Soffoco nei silenzi, il dolore è un male fisico, acuto, insopportabile, ma quando giungo verso il margine della sopportazione il cielo decide di schiarirsi, la pioggia diviene un eco che rabbonisce il cuore, a poco a poco i battiti si regolarizzano e il respiro ritorna stabile.
La pioggia ha dissetato la terra, ma ha assetato di mestizia il mio animo malinconico.

La notte è ritornata ad essere un cruccio implacabile, durante la giornata il tempo defluisce, ma la notte, la notte le lancette dell'orgoglio si accaniscono contro di me.
Si dice che la notte porti consiglio, ma a me porta solo afflizione, i pensieri ricadono sempre verso ciò che ho perso, chi ho perso.

Sono passati ormai cinque mesi e il destino ci tiene ancora divisi, non so per quanto riuscirò a sopportare la sua lontananza, e per quanto tenti di andare avanti la mia esistenza resta sempre bloccata nel solito punto, ormai la mia non mi sembra neanche più una vita.
Sciabordo contro gli scogli che mi hanno rinchiuso come una muraglia che m'imprigiona, sono stata in gabbia per nove mesi in un lercio club, e ora mi sento intrappolata in me stessa.

Sono vittima della mia mente, del mio cuore e della mia anima che non riesce ad affrontare quest'ultima difficoltà che il fato ha deciso di regalarmi.
Dal mio letto osservo il cielo che si allarga mostrandomi le stelle, una di essa cade ed esprimo un desiderio, che spero si avveri il prima possibile.
Mi rannicchio in me stessa, i pensieri incominciano a divenire stancanti, sento la testa leggera, le palpebre pesanti e in pochi istanti precipito nelle braccia del Signore del sonno.

Cammino al confine tra sonno e veglia, un riflesso d'azzurro mi colpisce le iridi, soffusa è la luce che entra nella mia camera, piano mi stiracchio i muscoli, il silenzio mi fischia nei timpani, mi strofino gli occhi e appoggio i piedi sul pavimento.
Un lamento doloroso mi abbandona le labbra increspate dal sonno, calo lo sguardo verso il basso e il pavimento è ricolmo di aghi di pino.
D'improvviso le tenebre ricadono sul mondo, la porta della mia camera si spalanca lasciando che sobbalzi quando va a sbattere contro la parete.
Cerco di chiamare i miei genitori ma la voce si attacca contro le pareti dell'esofago, fletto il capo in avanti e guardo fuori dalla porta, tutto è cupo una raduna d'ansia si para dinanzi ai miei occhi.
Il cuore picchietta nello sterno, e anche se non vorrei qualcosa dentro di me mi esorta ad affrontare la paura, tremula m'isso dal letto, calpesto gli aghi di pino che lasciano sanguinare le piante dei piedi.

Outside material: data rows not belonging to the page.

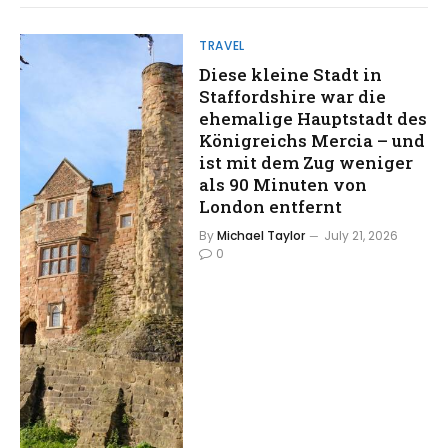
TRAVEL
Diese kleine Stadt in
Staffordshire war die
ehemalige Hauptstadt des
Königreichs Mercia – und
ist mit dem Zug weniger
als 90 Minuten von
London entfernt
By
Michael Taylor
July 21, 2026
0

Malgrado il dolore continuo per la mia strada, la casa tace e trepidante avanzo verso il piano di sotto.
Ad un tratto tutto cambia, le pareti si tingono di un altro colore, guardo verso i miei piedi e il sentiero spinoso diviene un lussuoso pavimento di marmo, un pavimento a me familiare. Svolazzo il capo in alto e mi rendo conto di essere nella casa dei Sokolov, le iridi vengono attratte dalla luce che inizia a risplendere attraverso le grosse vetrate di questa meravigliosa dimora.
L'aria intorno si alleggerisce, il cuore smette di battere di paura e inizia a sussultare di felicità, tento di proferire parola e stavolta la voce viene fuori come una dolce melodia.